L’informazione web e cartacea ha insistito negli ultimi anni su un argomento molto spinoso, ovvero l’effetto malsano dell’olio di palma sull’ecosistema mondiale. L’olio di palma non è un prodotto sano e questo dato è risaputo e avallato dalla comunità scientifica, ma il prodotto merita di essere conosciuto meglio per non demonizzare ogni sua forma.
Iniziamo dalle origini, ovvero chiedendoci perché l’olio di palma viene ampiamente utilizzato dall’industria alimentare nel nostro presente. Un tempo venivano impiegati il burro e la margarina, alimenti che se cotti non si presentano per niente salutari. L’Organizzazione Mondiale della Salute ha quindi inasprito le normative relative ai grassi idrogenati e le aziende si sono trovate a dover lavorare senza una materia prima fondamentale. Da qui la scelta di usare l’olio di palma, un olio molto speciale perché presenta una composizione di grassi molto simile al burro, è solido, è insapore, non irrancidisce durante la cottura e quindi può essere impiegato a basso costo dalle industrie alimentari che preparano cibi confezionati.
Secondo gli esperti, l’olio di palma fa esattamente male come il burro e lo strutto quando viene cotto, quindi la distinzione per quanto riguarda la salute deve essere totale e non interessare solo questo ingrediente. Di base la sua assunzione diventa malsana quando è troppo abbondante, quindi gli esperti consigliano di limitarsi al 10% massimo delle calorie giornaliere richieste. La questione è molto spinosa e le ricerche mediche sul campo stanno diventando sempre più numerose. I tanti studi che parlano male di questo olio si affiancano però alle ricerche che invece lo rivalutano e che ne analizzano i benefici dal punto di vista della protezione del cuore.

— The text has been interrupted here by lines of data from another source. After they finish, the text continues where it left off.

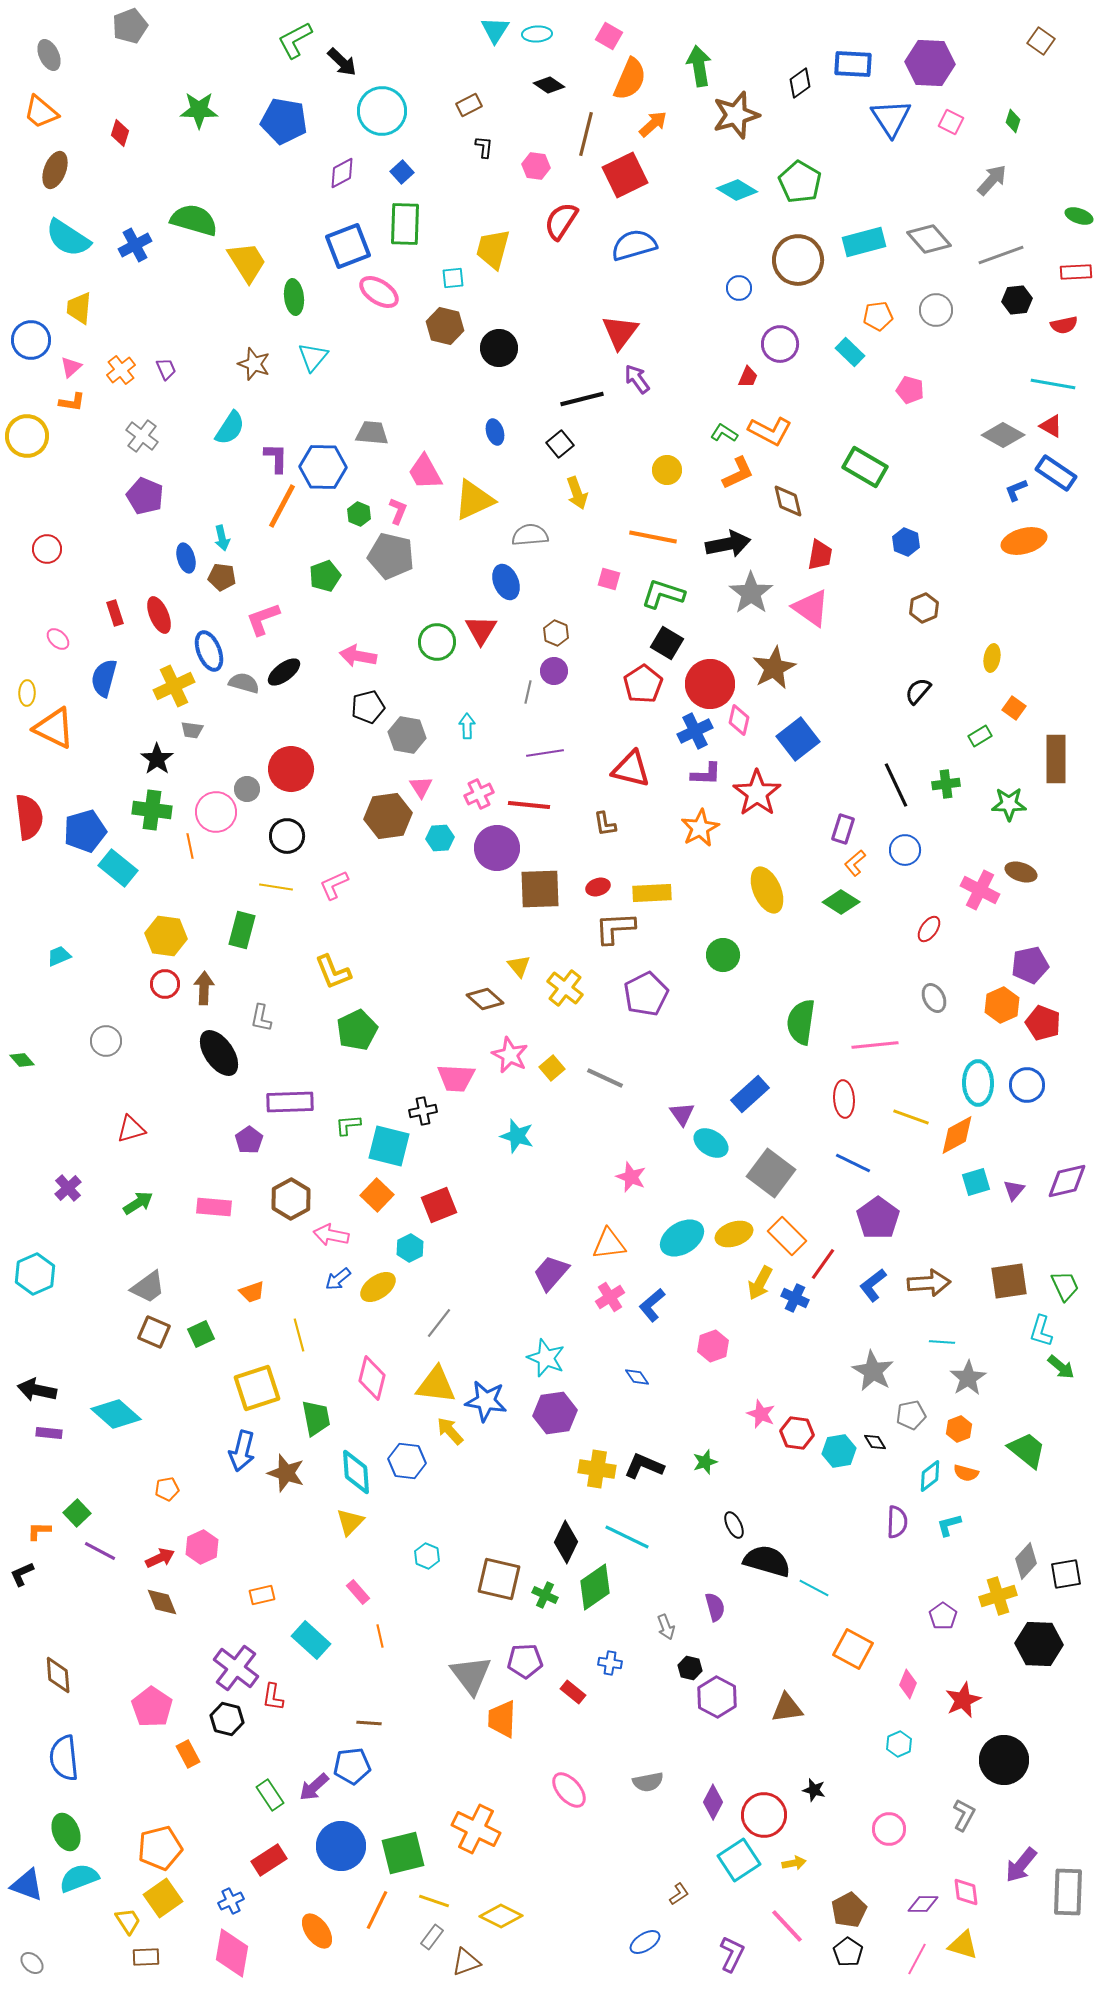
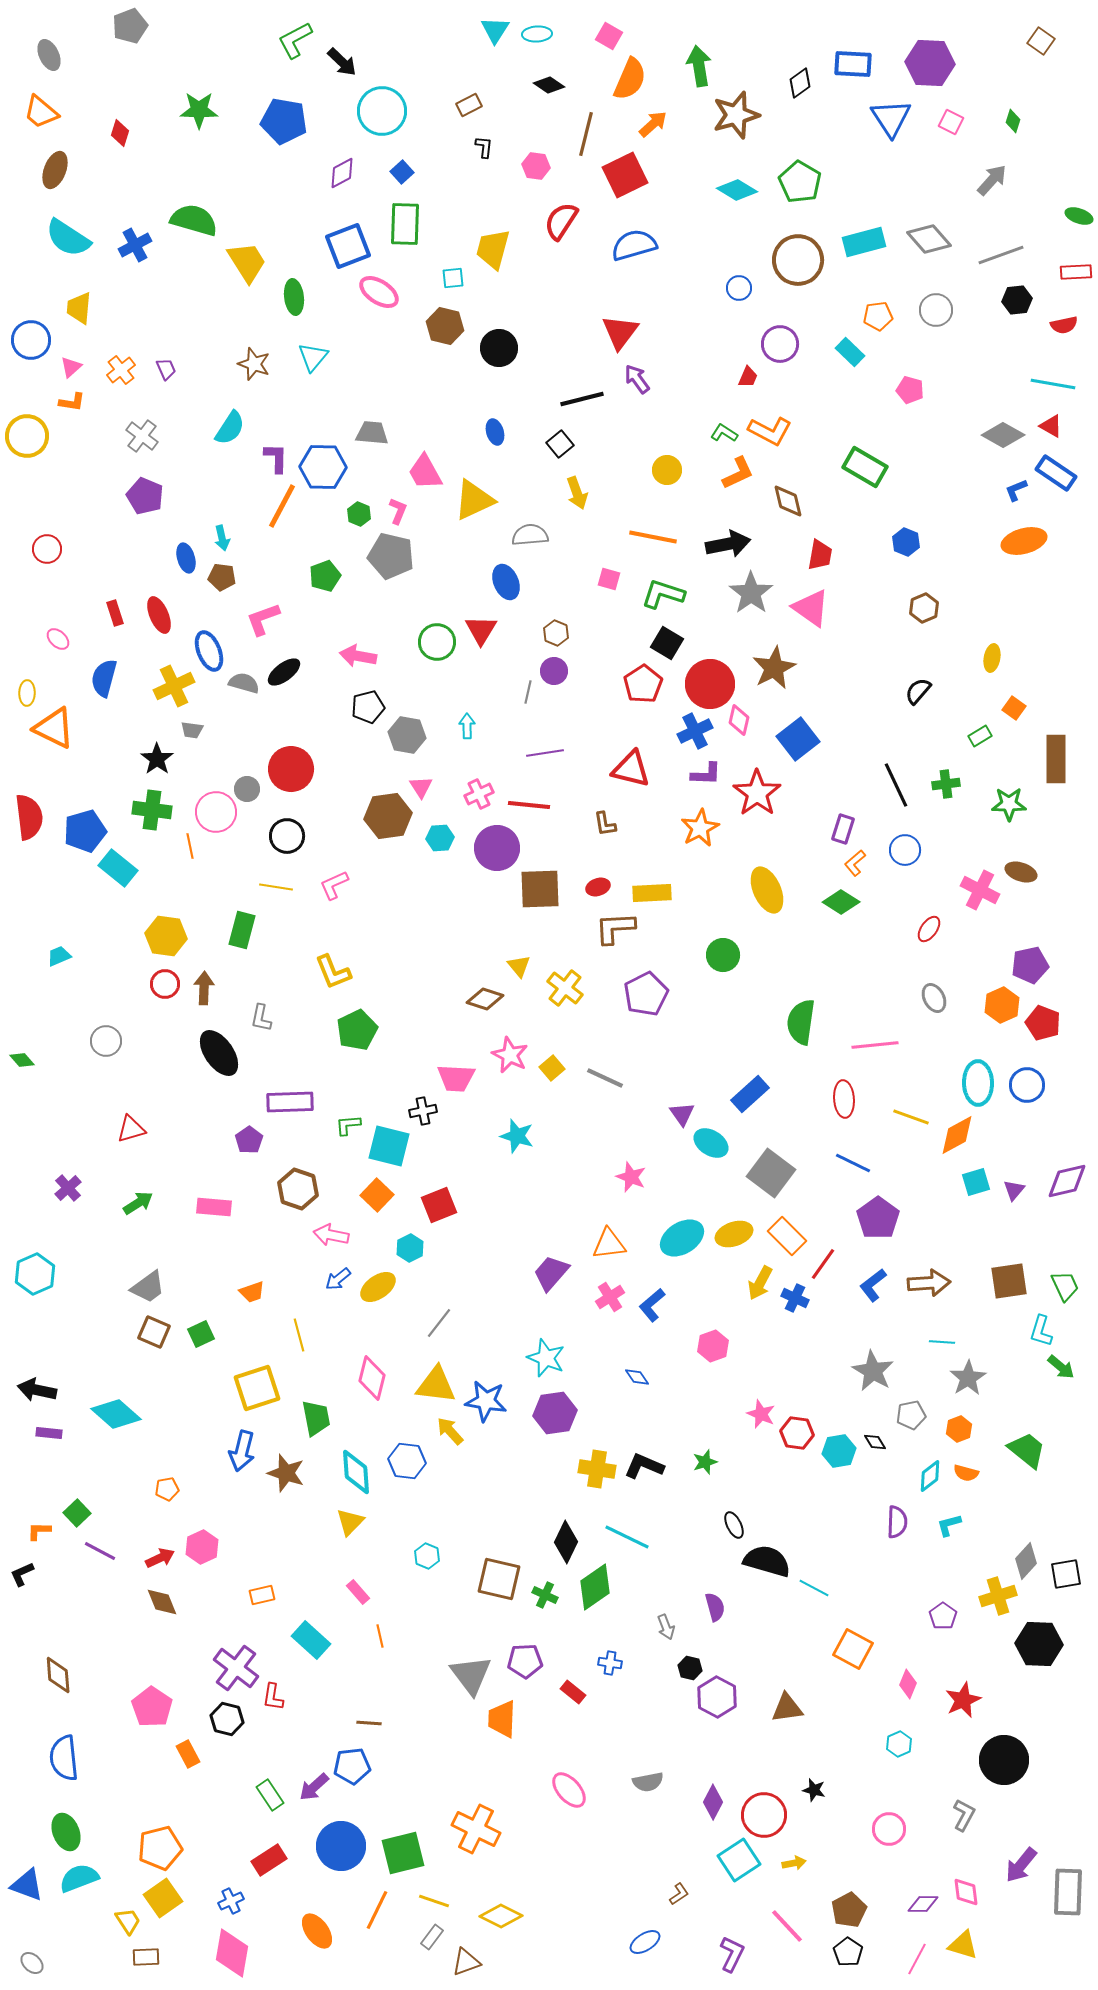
brown diamond at (485, 999): rotated 24 degrees counterclockwise
brown hexagon at (291, 1199): moved 7 px right, 10 px up; rotated 12 degrees counterclockwise
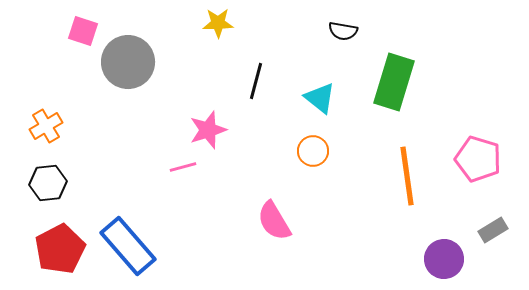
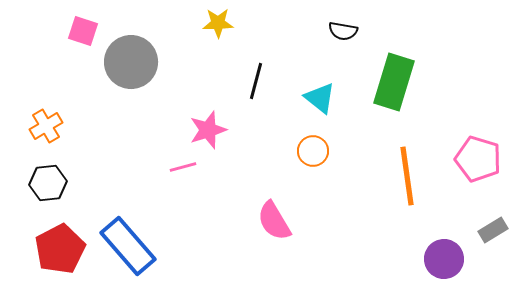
gray circle: moved 3 px right
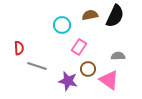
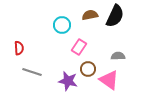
gray line: moved 5 px left, 6 px down
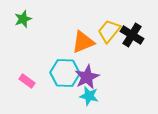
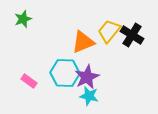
pink rectangle: moved 2 px right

L’olio di palma va quindi studiato in modo approfondito e considerato come un grasso idrogenato la cui diffusione è massiva, perché circa il 97% dei prodotti presenti in commercio lo contiene. Difendersi rappresenta una scelta etica, ma al contempo è necessario fare attenzione anche agli altri oli e burri, i quali potrebbero essere meno ‘attaccabili’ dalla stampa e dall’informazione web, ma fare altrettanto male per la salute se consumati in dosi massive.